A jurisprudência apresenta orientações divergentes sobre a matéria, sendo necessário examinar o caso concreto para aferir a prevalência da tese de inexigibilidade do ITR sobre a porção destinada à atividade minerária.
Na esfera administrativa, recomenda-se a abertura de procedimento perante a Receita Federal do Brasil visando à retificação da classificação do imóvel, acompanhada de laudos técnicos que demonstrem a destinação efetiva das áreas. Na esfera judicial, sendo caracterizada a destinação minerária predominante, é possível pleitear a restituição dos valores pagos indevidamente com fundamento nos artigos 165 e 168 do Código Tributário Nacional, observando-se o prazo quinquenal, contado da data de cada de recolhimento indevido. Assim, havendo elementos que comprovem a destinação minerária da área, impõe-se a propositura de demanda judicial para a recuperação de valores pagos nos últimos cinco anos.
A sistemática atual de apuração da CFEM na modalidade “venda”, regulamentada pela Lei nº 13.540/2017, e a possibilidade de redução da base de cálculo exigem análise minuciosa do conceito legal de receita bruta de venda e das deduções admitidas por lei e pela interpretação administrativa e jurisdicional.
A CFEM tem como base de cálculo a receita bruta da venda do recurso mineral. Todavia, o regime legal admite controvérsias interpretativas significativas quanto à composição dessa base, especialmente no que concerne à inclusão ou exclusão de tributos incidentes sobre a operação comercial, tais como o ICMS e o PIS/COFINS.
No mercado interno, o ICMS, tributo estadual incidente sobre operações de circulação de mercadorias, constitui objeto de divergência de entendimentos doutrinários e jurisprudenciais. Parcela significativa da doutrina reconhece que o ICMS não deve integrar a base de cálculo da CFEM, visto que constitui valor que não ingressa definitivamente no patrimônio da empresa, sendo repassado ao Fisco estadual. Essa interpretação alinha-se à tese firmada pelo STF no RE 574.706/PR (Leading case da exclusão do ICMS da base de cálculo do PIS/COFINS).

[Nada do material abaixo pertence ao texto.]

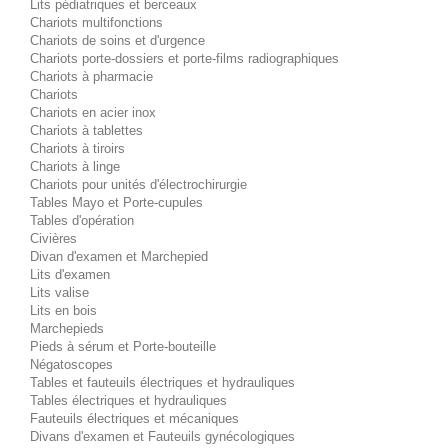
Lits pédiatriques et berceaux
Chariots multifonctions
Chariots de soins et d'urgence
Chariots porte-dossiers et porte-films radiographiques
Chariots à pharmacie
Chariots
Chariots en acier inox
Chariots à tablettes
Chariots à tiroirs
Chariots à linge
Chariots pour unités d'électrochirurgie
Tables Mayo et Porte-cupules
Tables d'opération
Civières
Divan d'examen et Marchepied
Lits d'examen
Lits valise
Lits en bois
Marchepieds
Pieds à sérum et Porte-bouteille
Négatoscopes
Tables et fauteuils électriques et hydrauliques
Tables électriques et hydrauliques
Fauteuils électriques et mécaniques
Divans d'examen et Fauteuils gynécologiques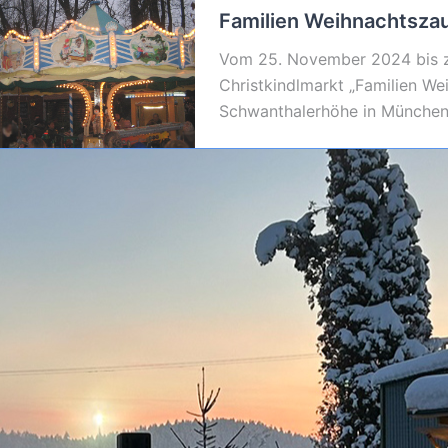
Familien Weihnachtsza
Vom 25. November 2024 bis z
Christkindlmarkt „Familien We
Schwanthalerhöhe in München 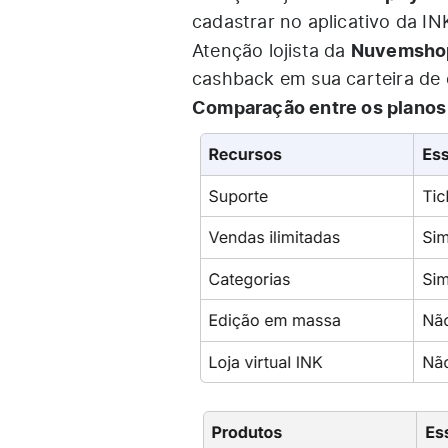
cadastrar no aplicativo da IN
Nuvemsho
Atenção lojista da
cashback em sua carteira de
Comparação entre os planos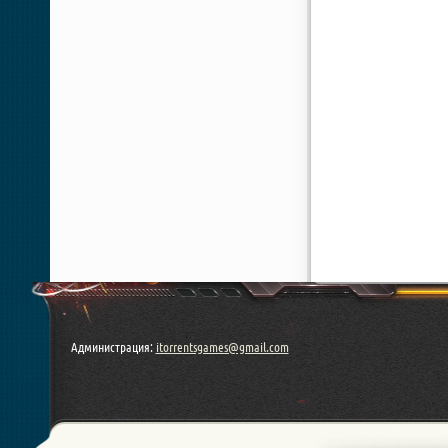
Администрация:
itorrentsgames@gmail.com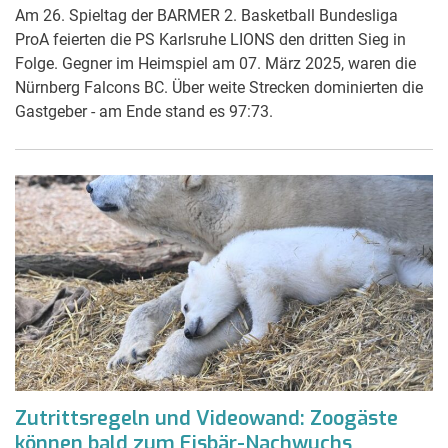
Am 26. Spieltag der BARMER 2. Basketball Bundesliga
ProA feierten die PS Karlsruhe LIONS den dritten Sieg in
Folge. Gegner im Heimspiel am 07. März 2025, waren die
Nürnberg Falcons BC. Über weite Strecken dominierten die
Gastgeber - am Ende stand es 97:73.
Zutrittsregeln und Videowand: Zoogäste
können bald zum Eisbär-Nachwuchs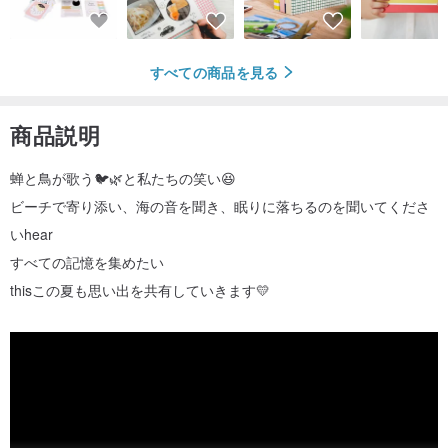
すべての商品を見る
商品説明
蝉と鳥が歌う🐦🌿と私たちの笑い😆
ビーチで寄り添い、海の音を聞き、眠りに落ちるのを聞いてくださ
いhear
すべての記憶を集めたい
thisこの夏も思い出を共有していきます💛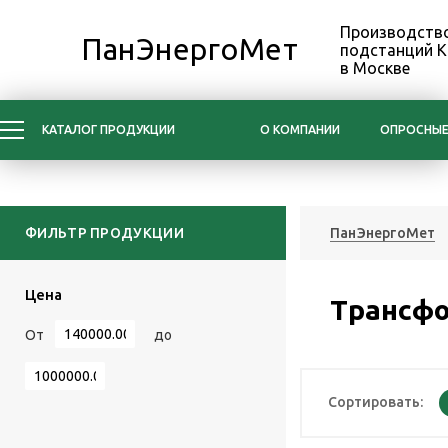
Производство
ПанЭнергоМет
подстанций 
в Москве
КАТАЛОГ ПРОДУКЦИИ
О КОМПАНИИ
ОПРОСНЫЕ
ФИЛЬТР ПРОДУКЦИИ
ПанЭнергоМет
Цена
Трансфо
От
до
Сортировать:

Similar controvérsia recai sobre o PIS/COFINS. Há entendimentos, tanto na seara administrativa quanto judicial, que admitem a exclusão dessas exações da base de cálculo da CFEM quando sua inclusão configuraria bis in idem.
No mercado de exportação, a imunidade constitucional do ICMS sobre operações de exportação, prevista constitucionalmente, já afasta a discussão quanto à inclusão desse tributo na base de cálculo da CFEM. Contudo, questões relativas à dedutibilidade de outros encargos e custos operacionais, tais como tarifas portuárias, tributos incidentes na cadeia de comercialização internacional e despesas comprovadamente vinculadas à operação de exportação, desde que previstas normativamente e adequadamente documentadas.
Em síntese, a redução da base da CFEM é juridicamente viável em hipóteses específicas, condicionada à observância de requisitos cumulativos: (i) identificação precisa da natureza jurídica dos valores cuja exclusão se pretende excluir; (ii) apresentação de documentação hábil a demonstrar que tais valores não integram a receita auferida da empresa, mas mero ingresso transitório; e (iii) fundamentação jurídica e jurisprudencial robusta que sustente a exclusão pretendida.
Recomenda‑se, portanto, a realização de estudo técnico-contábil e jurídico destinado a quantificar as deduções potenciais, subsidiando a elaboração de defesas administrativas e, quando estrategicamente conveniente, o ajuizamento de ações judiciais para reconhecimento da redução da base imponível. Tais medidas devem ser invariavelmente instruídas de pareceres técnicos e laudos periciais que demonstrem a razoabilidade e legalidade das deduções pleiteadas.